József Kürschák
| József Kürschák | |
|---|---|
 Left to right, standing: Frigyes Riesz, Béla Kerékjártó, Alfréd Haar, Gyula Kőnig, Rudolf Ortvay, on chairs:
József Kürschák, George David Birkhoff, O.D. Kellog, Lipót Fejér, sitting on the floor: Tibor Radó, István Lipka, László Kalmár, Pál Szász | |
| Born |
14 March 1864 Buda, Kingdom of Hungary |
| Died |
26 March 1933 (aged 69) Budapest, Kingdom of Hungary |
| Nationality | Hungary |
| Fields | Mathematics |
| Institutions | Technical University of Budapest |
| Alma mater | Technical University of Budapest |
| Doctoral students | Dénes Kőnig |
József Kürschák (14 March 1864 – 26 March 1933) was a Hungarian mathematician noted for his work on trigonometry and for his creation of the theory of valuations.[1] He proved that every valued field can be embedded into a complete valued field which is algebraically closed.

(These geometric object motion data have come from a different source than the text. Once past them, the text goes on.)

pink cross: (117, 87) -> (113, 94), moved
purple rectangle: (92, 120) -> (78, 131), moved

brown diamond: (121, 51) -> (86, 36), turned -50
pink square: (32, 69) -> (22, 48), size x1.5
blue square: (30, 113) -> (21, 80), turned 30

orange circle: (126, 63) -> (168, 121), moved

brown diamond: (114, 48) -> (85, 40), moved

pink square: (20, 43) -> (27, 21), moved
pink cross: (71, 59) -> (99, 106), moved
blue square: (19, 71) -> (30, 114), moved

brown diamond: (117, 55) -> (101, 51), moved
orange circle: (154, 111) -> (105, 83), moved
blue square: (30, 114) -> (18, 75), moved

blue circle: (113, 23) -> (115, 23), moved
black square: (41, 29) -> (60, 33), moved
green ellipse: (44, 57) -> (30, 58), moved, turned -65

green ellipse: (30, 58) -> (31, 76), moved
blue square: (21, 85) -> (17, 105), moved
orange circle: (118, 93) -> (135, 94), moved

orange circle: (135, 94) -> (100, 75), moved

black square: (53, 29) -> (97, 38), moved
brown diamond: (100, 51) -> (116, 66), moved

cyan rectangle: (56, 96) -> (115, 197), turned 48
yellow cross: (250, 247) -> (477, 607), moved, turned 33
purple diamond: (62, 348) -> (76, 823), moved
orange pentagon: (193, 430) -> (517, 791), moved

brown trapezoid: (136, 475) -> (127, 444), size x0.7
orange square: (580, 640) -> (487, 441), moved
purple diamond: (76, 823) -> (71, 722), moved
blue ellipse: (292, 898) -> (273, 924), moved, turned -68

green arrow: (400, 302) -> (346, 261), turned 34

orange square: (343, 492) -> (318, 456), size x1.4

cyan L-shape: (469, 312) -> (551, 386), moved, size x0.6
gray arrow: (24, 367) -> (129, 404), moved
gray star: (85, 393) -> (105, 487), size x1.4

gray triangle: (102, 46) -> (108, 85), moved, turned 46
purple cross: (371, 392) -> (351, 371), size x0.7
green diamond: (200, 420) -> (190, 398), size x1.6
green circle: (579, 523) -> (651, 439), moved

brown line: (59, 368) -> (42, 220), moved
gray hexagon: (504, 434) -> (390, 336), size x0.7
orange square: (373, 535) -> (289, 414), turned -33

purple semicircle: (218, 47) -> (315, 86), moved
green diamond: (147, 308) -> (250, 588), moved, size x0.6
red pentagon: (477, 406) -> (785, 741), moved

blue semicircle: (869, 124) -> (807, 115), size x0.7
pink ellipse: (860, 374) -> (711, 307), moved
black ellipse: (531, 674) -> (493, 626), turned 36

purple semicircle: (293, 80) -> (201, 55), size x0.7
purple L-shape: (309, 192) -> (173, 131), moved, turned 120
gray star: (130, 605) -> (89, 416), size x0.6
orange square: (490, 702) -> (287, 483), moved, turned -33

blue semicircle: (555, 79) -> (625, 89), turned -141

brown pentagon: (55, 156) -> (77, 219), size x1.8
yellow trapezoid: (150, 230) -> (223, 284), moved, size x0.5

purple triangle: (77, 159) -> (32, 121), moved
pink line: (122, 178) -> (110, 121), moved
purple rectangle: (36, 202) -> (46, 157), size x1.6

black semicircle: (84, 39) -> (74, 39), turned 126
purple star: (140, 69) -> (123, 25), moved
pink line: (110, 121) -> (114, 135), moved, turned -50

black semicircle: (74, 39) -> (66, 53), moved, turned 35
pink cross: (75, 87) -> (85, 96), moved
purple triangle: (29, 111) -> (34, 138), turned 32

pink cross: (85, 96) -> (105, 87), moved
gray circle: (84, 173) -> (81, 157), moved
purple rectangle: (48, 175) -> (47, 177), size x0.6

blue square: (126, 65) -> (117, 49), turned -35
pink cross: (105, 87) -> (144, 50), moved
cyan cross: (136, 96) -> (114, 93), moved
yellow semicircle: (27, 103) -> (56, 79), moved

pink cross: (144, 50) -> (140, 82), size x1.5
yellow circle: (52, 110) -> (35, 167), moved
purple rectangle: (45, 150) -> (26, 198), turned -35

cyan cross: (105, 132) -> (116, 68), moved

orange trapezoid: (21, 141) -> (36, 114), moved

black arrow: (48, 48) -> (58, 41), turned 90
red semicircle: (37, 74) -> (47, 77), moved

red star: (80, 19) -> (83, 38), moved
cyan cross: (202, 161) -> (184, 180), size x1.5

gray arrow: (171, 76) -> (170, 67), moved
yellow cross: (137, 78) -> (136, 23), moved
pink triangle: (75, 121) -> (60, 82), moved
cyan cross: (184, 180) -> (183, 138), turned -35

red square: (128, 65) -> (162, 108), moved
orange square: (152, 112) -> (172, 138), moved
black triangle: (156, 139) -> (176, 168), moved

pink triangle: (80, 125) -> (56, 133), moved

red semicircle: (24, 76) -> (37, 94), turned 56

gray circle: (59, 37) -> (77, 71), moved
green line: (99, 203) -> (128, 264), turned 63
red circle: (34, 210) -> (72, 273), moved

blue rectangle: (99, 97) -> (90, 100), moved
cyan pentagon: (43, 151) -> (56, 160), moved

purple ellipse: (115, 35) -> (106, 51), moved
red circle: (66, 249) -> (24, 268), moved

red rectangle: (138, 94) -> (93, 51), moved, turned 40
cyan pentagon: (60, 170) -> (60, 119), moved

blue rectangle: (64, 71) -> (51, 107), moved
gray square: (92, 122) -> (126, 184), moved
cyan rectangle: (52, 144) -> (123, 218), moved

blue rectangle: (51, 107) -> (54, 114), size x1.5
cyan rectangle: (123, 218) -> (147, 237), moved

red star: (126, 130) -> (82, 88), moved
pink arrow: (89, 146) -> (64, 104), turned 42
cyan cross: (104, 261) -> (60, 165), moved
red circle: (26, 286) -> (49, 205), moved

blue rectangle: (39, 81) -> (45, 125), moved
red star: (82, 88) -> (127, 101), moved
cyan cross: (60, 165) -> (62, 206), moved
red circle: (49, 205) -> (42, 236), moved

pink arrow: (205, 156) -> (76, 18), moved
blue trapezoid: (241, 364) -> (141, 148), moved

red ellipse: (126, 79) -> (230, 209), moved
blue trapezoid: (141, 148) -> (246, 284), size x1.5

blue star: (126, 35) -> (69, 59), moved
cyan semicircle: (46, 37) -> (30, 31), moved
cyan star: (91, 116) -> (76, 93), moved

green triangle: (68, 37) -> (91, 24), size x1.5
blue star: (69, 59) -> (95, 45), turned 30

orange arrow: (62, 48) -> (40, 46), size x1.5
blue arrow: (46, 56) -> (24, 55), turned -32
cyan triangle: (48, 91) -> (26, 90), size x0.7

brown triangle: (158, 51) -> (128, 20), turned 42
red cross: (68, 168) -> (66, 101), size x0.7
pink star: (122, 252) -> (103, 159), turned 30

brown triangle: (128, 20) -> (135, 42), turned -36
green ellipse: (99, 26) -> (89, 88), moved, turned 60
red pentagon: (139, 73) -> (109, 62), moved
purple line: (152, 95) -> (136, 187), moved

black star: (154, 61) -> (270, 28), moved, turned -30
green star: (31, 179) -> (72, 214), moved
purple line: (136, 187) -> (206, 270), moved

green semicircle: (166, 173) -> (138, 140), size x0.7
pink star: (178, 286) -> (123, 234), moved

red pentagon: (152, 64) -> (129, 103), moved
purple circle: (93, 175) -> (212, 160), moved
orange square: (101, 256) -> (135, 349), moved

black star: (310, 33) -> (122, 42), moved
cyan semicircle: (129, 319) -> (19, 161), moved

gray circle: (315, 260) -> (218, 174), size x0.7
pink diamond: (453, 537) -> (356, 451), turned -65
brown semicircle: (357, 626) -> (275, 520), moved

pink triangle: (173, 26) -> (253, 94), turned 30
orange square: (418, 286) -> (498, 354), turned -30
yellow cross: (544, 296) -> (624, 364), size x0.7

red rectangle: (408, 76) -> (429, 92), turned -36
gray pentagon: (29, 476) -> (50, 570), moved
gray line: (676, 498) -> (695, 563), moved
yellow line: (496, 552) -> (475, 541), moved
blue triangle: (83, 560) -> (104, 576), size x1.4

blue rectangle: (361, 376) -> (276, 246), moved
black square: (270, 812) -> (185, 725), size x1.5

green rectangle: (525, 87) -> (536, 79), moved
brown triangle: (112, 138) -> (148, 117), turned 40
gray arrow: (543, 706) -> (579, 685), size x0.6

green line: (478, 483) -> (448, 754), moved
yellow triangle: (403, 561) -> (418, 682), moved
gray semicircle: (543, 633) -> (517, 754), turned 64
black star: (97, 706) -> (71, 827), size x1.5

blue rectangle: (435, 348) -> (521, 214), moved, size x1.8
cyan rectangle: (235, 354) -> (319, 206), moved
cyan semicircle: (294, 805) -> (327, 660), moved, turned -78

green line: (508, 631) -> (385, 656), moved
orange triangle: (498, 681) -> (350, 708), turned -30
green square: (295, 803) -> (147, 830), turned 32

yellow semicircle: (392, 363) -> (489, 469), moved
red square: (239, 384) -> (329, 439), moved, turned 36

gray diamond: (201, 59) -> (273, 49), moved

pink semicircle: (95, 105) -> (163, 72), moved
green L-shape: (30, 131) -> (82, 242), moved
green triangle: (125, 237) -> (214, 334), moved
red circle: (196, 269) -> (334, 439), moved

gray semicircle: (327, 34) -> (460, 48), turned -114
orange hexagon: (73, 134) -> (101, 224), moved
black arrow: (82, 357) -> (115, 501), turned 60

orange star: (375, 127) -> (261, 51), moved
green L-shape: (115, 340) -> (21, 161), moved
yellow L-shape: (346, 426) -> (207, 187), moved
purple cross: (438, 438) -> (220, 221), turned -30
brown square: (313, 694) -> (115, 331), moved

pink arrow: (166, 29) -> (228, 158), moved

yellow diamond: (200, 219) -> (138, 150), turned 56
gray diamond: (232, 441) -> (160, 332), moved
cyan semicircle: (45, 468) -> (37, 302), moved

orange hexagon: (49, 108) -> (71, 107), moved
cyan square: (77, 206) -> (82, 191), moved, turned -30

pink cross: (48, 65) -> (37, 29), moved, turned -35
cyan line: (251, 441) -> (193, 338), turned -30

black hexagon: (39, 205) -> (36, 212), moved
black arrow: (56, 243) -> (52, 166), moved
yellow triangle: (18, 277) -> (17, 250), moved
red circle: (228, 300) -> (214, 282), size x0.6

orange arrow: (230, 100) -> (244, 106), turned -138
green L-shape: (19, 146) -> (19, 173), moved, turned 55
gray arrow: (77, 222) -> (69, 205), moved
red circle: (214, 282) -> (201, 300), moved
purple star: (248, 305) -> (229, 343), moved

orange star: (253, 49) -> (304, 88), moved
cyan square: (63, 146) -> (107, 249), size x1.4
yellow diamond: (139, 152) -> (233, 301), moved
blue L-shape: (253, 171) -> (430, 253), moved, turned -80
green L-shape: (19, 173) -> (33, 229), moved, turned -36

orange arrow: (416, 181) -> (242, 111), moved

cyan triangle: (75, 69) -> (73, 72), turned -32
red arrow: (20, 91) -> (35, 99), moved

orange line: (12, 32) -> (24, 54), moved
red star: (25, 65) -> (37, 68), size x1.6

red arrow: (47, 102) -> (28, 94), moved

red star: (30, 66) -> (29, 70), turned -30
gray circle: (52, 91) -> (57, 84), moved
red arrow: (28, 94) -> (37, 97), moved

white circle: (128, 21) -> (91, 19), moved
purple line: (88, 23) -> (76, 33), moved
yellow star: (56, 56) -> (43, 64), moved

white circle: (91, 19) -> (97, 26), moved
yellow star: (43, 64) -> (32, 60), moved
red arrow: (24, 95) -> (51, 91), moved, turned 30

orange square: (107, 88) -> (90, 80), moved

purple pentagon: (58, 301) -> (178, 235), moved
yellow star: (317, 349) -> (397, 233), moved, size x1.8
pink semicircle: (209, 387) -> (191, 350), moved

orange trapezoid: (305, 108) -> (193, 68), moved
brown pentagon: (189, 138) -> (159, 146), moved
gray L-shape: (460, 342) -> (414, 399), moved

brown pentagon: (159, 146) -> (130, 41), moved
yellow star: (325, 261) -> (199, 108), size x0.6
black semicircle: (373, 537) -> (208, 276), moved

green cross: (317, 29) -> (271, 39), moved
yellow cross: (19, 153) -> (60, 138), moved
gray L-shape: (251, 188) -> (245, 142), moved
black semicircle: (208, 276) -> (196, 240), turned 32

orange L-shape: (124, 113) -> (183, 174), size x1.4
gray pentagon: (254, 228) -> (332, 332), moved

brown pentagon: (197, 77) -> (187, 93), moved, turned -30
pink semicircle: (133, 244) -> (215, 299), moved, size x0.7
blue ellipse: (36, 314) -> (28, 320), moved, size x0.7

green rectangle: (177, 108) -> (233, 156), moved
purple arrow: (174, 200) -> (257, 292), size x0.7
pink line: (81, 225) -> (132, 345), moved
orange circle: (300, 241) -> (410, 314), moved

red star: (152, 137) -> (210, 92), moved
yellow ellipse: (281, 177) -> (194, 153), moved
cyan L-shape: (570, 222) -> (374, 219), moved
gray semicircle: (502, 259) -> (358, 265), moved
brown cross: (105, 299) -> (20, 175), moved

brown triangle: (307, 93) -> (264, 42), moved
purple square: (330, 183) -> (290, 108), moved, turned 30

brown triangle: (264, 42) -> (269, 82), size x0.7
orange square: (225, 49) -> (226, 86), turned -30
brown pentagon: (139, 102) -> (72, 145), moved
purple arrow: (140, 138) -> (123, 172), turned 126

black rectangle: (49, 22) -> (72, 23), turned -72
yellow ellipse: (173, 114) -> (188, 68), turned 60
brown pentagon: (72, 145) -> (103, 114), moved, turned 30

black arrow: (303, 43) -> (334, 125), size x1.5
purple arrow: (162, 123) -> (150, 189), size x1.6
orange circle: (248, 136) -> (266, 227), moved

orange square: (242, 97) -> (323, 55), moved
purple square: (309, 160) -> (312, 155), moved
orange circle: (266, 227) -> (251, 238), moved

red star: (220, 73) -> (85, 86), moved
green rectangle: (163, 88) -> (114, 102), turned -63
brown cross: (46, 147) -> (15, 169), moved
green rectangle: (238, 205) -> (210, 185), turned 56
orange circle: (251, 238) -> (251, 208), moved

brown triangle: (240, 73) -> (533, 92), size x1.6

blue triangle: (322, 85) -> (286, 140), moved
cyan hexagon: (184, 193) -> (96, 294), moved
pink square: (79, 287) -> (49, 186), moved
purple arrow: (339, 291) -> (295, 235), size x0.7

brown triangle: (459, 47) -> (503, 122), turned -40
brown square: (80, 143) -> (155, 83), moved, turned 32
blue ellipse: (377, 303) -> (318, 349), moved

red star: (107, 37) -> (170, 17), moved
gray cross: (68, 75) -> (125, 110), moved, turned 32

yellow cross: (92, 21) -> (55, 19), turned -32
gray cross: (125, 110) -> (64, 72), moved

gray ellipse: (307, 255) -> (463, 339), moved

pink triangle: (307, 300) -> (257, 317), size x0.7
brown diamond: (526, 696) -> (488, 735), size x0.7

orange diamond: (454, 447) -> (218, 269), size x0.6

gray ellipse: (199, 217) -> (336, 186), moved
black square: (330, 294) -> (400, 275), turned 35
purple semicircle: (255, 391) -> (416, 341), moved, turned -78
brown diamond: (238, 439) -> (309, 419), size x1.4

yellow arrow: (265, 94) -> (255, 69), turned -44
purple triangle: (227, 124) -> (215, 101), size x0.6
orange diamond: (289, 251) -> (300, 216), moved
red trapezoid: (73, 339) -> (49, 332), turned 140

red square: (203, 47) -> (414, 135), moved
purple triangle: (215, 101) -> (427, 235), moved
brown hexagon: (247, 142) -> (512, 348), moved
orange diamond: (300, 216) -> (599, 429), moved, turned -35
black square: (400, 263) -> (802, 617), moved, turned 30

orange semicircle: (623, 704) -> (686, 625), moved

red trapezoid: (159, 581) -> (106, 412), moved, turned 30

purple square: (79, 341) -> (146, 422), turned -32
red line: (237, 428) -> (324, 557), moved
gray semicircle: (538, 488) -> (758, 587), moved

In 1918 he proved that the sum of reciprocals of consecutive natural numbers is never an integer. Extending Hilbert's argument, he proved that everything that can be constructed using a ruler and a compass, can be constructed by using a ruler and the ability of copying a fixed segment. He was elected a member of the Hungarian Academy of Sciences in 1897. He was one of the main organisers of mathematics competitions, for example, Eötvös Loránd mathematics competition.[2]